In the bottom splice, I did a standard locking brummel. The tail goes through the standing end, the standing end goes through the tail, then bury the tail. No inverting or anything. This is the way the locking brummell
To make the top splice, I passed the tail through the standing part. Then I passed the tip of the tail through the tail itself. This doesn't form a lock, it just leaves you with a half formed eye and a messed up tail (sounds like a lady you hook up with after a few too many drinks). Now normally, I'd pass the eye through this messed up inverted tail. In doing so, the tail would un-invert and end up looking just like the bottom splice again. In the splice here, I passed the standing end through the inverted tail, then buried the tail. In the pic, the eye has been formed, but the tail never got un-inverted.
Jim- there is a couple ways your splice could have ended up this way.
One- you could be doing as I just described here, switching between directions inadvertently.

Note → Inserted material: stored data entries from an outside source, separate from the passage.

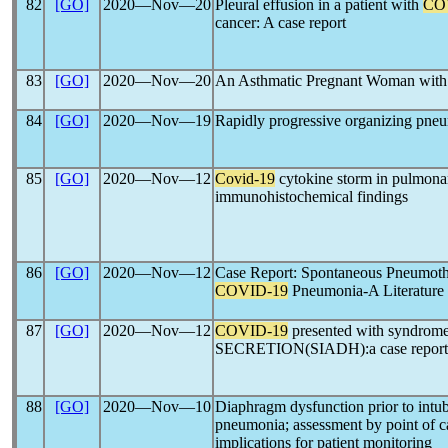
82
[GO]
2020―Nov―20
Pleural effusion in a patient with
CO
cancer: A case report
83
[GO]
2020―Nov―20
An Asthmatic Pregnant Woman wit
84
[GO]
2020―Nov―19
Rapidly progressive organizing pne
85
[GO]
2020―Nov―12
Covid-19
cytokine storm in pulmonar
immunohistochemical findings
86
[GO]
2020―Nov―12
Case Report: Spontaneous Pneumoth
COVID-19
Pneumonia-A Literature
87
[GO]
2020―Nov―12
COVID-19
presented with syndrome
SECRETION(SIADH):a case report 
88
[GO]
2020―Nov―10
Diaphragm dysfunction prior to intub
pneumonia; assessment by point of ca
implications for patient monitoring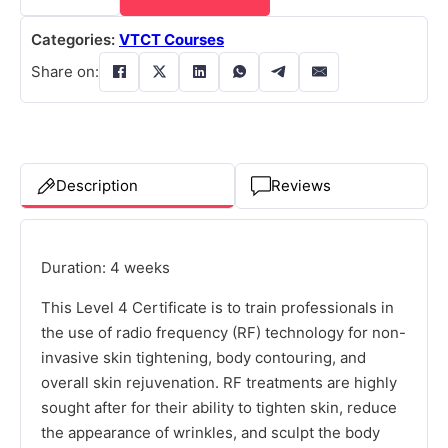
Categories:
VTCT Courses
Share on:
Description
Reviews
Duration: 4 weeks
This Level 4 Certificate is to train professionals in
the use of radio frequency (RF) technology for non-
invasive skin tightening, body contouring, and
overall skin rejuvenation. RF treatments are highly
sought after for their ability to tighten skin, reduce
the appearance of wrinkles, and sculpt the body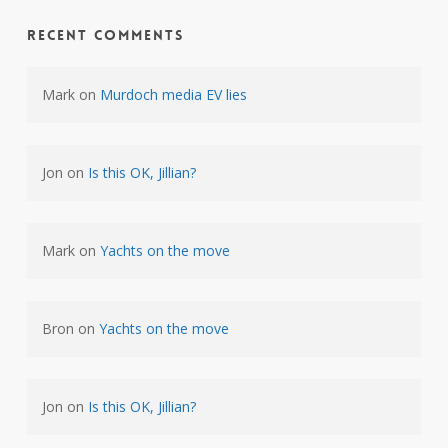
Recent Comments
Mark
on
Murdoch media EV lies
Jon
on
Is this OK, Jillian?
Mark
on
Yachts on the move
Bron
on
Yachts on the move
Jon
on
Is this OK, Jillian?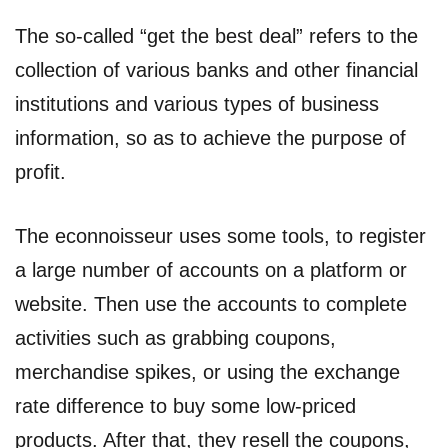
The so-called “get the best deal” refers to the
collection of various banks and other financial
institutions and various types of business
information, so as to achieve the purpose of
profit.
The econnoisseur uses some tools, to register
a large number of accounts on a platform or
website. Then use the accounts to complete
activities such as grabbing coupons,
merchandise spikes, or using the exchange
rate difference to buy some low-priced
products. After that, they resell the coupons,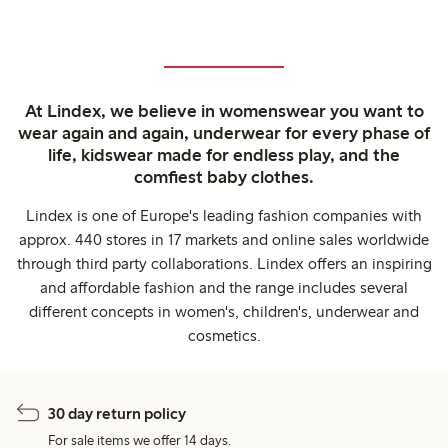
At Lindex, we believe in womenswear you want to
wear again and again, underwear for every phase of
life, kidswear made for endless play, and the
comfiest baby clothes.
Lindex is one of Europe's leading fashion companies with
approx. 440 stores in 17 markets and online sales worldwide
through third party collaborations. Lindex offers an inspiring
and affordable fashion and the range includes several
different concepts in women's, children's, underwear and
cosmetics.
30 day return policy
For sale items we offer 14 days.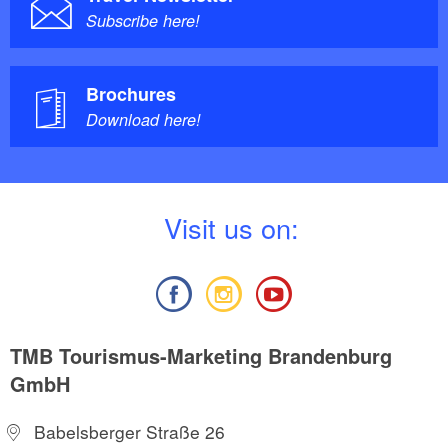
Subscribe here!
Brochures
Download here!
V
isit us on:
TMB Tourismus-Marketing Brandenburg
GmbH
Babelsberger Straße 26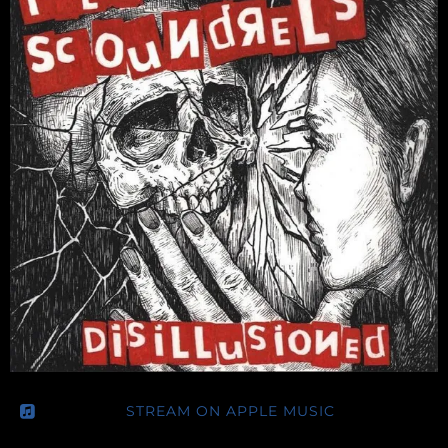
E
L
S
STREAM ON APPLE MUSIC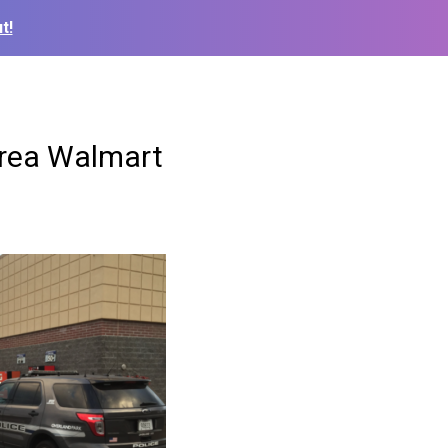
t!
area Walmart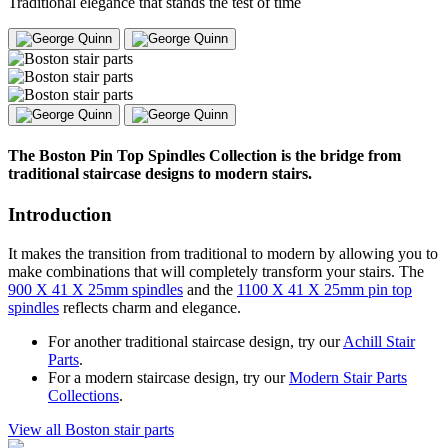
Traditional elegance that stands the test of time
The Boston Pin Top Spindles Collection is the bridge from
traditional staircase designs to modern stairs.
Introduction
It makes the transition from traditional to modern by allowing you to
make combinations that will completely transform your stairs. The
900 X 41 X 25mm spindles
and the
1100 X 41 X 25mm pin top
spindles
reflects charm and elegance.
For another traditional staircase design, try our
Achill Stair
Parts
.
For a modern staircase design, try our
Modern Stair Parts
Collections
.
View all Boston stair parts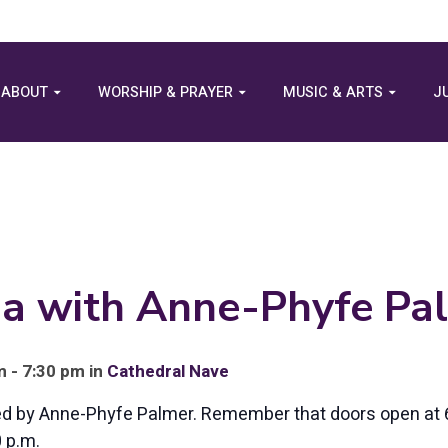
ABOUT
WORSHIP & PRAYER
MUSIC & ARTS
J
ga with Anne-Phyfe Pa
 - 7:30 pm in
Cathedral Nave
led by Anne-Phyfe Palmer. Remember that doors open at 
0 p.m.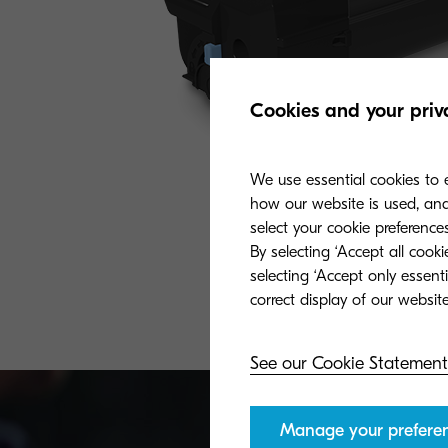
Cookies and your priv
We use essential cookies to e
how our website is used, and 
select your cookie preferences
By selecting ‘Accept all cook
selecting ‘Accept only essent
See our Cookie Statement
Manage your prefere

Two- you could be inverting the eye the wrong way. I invert mine from the top down. This fixes itself when the eye passes through. If you invert from the bottom up, you would end up with a doubly inverted tail. As Paris Hilton would say- that's hot.
Three- you could be skipping the initial inversion, then when you pass the eye through the tail, instead of uninverting, you're inverting.
Four- the final possibility I can see is goblins. When you are not looking, and after you have completed the splice, they come along and reweave the rope in the wrong manner.
Play around with it a bit. I think you'll get it figured out after some trial and error. I hope you'll report back on what you find. I'm interested to know if the prob is being caused by one of the 4 choices I thought of here, or is there something else causing it that I can't see.
Keep the pics flowing- it helps a lot!